Key R&D Takeaways Include:

The Chancellor has announced a new R&D scheme for 20,000 SMEs in the UK – coming in from 1 April 2023 and worth around £500 million per year. The scheme is targeted specifically at loss making R&D intensive SMEs.

A company is considered R&D intensive where its qualifying R&D expenditure is worth 40% or more of its total expenditure. Eligible loss-making companies will be able to claim £27 from HMRC for every £100 of R&D investment, instead of £18.60 for non R&D intensive loss makers.

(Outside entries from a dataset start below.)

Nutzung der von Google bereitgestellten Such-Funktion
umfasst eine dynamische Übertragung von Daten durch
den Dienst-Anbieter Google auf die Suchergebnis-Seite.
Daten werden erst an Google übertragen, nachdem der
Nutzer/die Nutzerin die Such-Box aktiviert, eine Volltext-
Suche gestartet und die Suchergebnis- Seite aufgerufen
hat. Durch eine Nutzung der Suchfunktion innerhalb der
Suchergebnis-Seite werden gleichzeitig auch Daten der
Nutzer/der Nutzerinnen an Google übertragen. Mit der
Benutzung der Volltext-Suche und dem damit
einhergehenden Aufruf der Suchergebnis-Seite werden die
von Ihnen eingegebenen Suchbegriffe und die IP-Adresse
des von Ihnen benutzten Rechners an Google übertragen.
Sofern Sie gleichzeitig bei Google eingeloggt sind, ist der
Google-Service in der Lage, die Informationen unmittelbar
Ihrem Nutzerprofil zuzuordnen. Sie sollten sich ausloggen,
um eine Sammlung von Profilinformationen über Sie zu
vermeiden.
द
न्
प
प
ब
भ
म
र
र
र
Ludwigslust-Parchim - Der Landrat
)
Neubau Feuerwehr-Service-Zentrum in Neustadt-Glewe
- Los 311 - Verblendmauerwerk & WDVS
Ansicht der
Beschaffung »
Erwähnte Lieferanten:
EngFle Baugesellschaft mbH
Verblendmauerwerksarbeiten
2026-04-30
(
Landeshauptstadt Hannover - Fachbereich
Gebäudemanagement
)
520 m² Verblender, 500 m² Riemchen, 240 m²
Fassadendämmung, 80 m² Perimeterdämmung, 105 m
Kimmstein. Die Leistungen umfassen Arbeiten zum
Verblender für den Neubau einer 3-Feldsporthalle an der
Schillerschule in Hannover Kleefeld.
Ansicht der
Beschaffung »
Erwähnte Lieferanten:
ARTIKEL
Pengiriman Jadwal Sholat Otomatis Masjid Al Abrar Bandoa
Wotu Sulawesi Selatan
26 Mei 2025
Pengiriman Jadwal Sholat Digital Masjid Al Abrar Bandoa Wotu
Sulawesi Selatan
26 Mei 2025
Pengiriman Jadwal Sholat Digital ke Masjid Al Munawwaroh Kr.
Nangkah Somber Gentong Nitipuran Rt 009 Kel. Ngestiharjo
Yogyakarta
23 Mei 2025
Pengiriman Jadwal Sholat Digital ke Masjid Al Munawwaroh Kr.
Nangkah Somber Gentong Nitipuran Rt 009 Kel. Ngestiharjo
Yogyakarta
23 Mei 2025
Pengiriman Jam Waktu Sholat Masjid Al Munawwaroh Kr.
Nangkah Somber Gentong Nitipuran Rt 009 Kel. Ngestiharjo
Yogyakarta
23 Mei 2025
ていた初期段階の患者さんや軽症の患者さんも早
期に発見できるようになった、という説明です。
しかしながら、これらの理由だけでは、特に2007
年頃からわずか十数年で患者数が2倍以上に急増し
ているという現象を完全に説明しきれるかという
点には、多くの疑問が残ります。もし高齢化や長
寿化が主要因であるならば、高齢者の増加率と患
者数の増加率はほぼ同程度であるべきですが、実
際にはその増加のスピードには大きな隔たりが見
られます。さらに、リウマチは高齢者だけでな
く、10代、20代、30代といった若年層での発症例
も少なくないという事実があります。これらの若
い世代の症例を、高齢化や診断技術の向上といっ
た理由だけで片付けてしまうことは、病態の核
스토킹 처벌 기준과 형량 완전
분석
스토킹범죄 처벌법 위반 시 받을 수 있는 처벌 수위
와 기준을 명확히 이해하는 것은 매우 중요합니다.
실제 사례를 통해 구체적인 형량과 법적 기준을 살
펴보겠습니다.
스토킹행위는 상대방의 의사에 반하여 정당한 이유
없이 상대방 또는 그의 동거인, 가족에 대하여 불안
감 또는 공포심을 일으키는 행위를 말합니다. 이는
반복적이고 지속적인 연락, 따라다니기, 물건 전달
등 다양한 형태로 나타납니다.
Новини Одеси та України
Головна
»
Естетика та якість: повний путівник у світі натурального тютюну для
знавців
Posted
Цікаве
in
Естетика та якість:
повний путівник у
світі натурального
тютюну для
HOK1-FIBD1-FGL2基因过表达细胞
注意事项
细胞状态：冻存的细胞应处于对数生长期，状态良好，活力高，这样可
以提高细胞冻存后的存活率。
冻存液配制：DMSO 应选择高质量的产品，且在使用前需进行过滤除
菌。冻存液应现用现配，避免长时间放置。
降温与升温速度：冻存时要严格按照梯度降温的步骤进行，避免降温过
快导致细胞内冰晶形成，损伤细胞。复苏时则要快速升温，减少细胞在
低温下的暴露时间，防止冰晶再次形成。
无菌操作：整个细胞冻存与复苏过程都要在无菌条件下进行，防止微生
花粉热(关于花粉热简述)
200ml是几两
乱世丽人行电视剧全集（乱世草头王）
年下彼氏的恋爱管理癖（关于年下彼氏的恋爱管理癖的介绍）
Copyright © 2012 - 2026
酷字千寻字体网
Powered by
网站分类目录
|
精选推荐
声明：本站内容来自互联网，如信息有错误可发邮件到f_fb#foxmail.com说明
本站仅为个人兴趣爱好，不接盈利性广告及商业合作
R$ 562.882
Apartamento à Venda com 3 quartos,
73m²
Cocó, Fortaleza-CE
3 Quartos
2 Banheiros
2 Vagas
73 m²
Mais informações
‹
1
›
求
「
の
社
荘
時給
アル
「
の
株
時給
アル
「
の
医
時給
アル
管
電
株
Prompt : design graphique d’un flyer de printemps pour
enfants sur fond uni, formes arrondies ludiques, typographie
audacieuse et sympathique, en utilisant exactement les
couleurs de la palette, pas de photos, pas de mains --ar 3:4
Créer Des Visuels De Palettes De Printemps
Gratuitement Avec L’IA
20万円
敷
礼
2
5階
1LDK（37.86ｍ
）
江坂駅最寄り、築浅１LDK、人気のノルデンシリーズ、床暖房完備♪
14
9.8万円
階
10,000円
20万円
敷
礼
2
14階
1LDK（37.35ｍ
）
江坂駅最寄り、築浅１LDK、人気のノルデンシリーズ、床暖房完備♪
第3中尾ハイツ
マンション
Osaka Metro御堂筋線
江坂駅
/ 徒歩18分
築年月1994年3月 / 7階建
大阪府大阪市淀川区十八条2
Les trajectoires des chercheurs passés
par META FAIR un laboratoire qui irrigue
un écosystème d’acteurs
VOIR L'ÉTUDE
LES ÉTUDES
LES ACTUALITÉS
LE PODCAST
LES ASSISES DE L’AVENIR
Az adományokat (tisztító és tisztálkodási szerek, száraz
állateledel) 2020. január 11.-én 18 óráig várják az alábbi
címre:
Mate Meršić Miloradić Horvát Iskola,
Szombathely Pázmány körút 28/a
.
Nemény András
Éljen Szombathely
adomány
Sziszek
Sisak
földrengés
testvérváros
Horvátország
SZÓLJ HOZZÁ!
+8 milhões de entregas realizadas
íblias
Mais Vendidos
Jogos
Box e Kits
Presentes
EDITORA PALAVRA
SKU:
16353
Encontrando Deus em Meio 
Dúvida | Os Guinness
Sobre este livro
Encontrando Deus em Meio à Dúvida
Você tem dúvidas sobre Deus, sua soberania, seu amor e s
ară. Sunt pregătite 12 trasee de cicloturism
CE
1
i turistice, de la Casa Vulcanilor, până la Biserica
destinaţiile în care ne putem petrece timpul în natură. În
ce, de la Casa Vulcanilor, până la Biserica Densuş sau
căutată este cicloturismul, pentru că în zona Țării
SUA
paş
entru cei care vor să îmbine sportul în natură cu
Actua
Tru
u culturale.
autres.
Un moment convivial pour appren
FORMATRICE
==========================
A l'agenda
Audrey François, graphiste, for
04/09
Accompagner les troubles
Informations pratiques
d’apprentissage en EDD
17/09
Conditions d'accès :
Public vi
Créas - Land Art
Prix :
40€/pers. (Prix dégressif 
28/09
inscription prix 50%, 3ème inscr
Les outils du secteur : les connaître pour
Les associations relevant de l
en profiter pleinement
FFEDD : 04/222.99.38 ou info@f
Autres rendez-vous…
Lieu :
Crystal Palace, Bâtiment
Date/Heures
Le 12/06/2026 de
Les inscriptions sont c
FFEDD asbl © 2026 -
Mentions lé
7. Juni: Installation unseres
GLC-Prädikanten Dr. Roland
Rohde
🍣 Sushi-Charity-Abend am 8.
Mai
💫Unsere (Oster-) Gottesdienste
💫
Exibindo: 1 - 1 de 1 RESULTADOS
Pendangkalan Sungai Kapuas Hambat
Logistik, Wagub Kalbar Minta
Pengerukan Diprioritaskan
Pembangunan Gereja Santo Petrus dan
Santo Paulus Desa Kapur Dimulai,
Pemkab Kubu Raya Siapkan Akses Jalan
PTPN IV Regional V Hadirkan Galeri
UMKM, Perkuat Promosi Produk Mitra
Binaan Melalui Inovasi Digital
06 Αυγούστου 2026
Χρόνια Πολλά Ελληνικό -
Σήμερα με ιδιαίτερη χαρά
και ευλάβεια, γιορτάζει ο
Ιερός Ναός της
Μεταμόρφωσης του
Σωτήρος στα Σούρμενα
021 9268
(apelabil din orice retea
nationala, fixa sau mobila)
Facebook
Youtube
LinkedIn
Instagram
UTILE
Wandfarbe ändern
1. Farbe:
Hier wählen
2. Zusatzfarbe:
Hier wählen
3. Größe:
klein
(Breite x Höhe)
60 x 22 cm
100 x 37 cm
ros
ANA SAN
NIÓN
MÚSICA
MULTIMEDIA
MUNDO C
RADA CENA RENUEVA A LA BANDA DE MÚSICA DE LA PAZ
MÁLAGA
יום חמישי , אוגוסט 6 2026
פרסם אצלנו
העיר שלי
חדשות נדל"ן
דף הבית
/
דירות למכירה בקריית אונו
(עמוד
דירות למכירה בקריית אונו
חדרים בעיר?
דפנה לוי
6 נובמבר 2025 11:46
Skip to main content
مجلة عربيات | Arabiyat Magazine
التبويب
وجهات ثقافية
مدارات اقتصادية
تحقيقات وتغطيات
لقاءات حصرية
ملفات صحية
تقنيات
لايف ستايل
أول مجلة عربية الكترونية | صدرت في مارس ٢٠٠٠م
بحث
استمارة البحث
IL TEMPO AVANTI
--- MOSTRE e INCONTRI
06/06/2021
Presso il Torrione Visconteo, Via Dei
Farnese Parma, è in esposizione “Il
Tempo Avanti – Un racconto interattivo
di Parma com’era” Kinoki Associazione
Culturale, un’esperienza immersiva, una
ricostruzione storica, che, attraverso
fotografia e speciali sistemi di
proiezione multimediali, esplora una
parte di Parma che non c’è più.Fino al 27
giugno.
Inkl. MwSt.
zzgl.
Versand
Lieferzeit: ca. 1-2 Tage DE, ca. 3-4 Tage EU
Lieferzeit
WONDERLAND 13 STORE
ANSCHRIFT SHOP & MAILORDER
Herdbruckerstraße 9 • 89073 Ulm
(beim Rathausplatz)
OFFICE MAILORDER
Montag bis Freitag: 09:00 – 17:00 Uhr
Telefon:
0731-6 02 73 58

Around 1,000 claiming companies will come from the pharmaceutical and life sciences industry. This will support the development of life saving medicines.
Around 4,000 digital SMEs will be from the computer programming, consultancy, and related activities sector. This will support the development of AI, machine learning and other digital based technologies.

Around 3,000 other manufacturing firms, and another 3,000 professional, scientific, and technical activities firms will also qualify for the enhanced support. This builds on previously announced changes to support modern research methods by expanding the scope of qualifying expenditure for R&D reliefs to include data & cloud computing costs.
The permanent increase from 13% to 20% for the R&D Expenditure Credit rate announced at Autumn Statement 2022 also means the UK now has the joint highest uncapped headline rate of tax relief in the G7 for large companies.

Combining the government’s spending on R&D with the support from tax reliefs, total UK R&D support as a proportion of GDP is forecast to increase to approximately 1.0% in 2024/25, up from approximately 0.9% in 2019. The latest 2019 OECD average is 0.7% of GDP.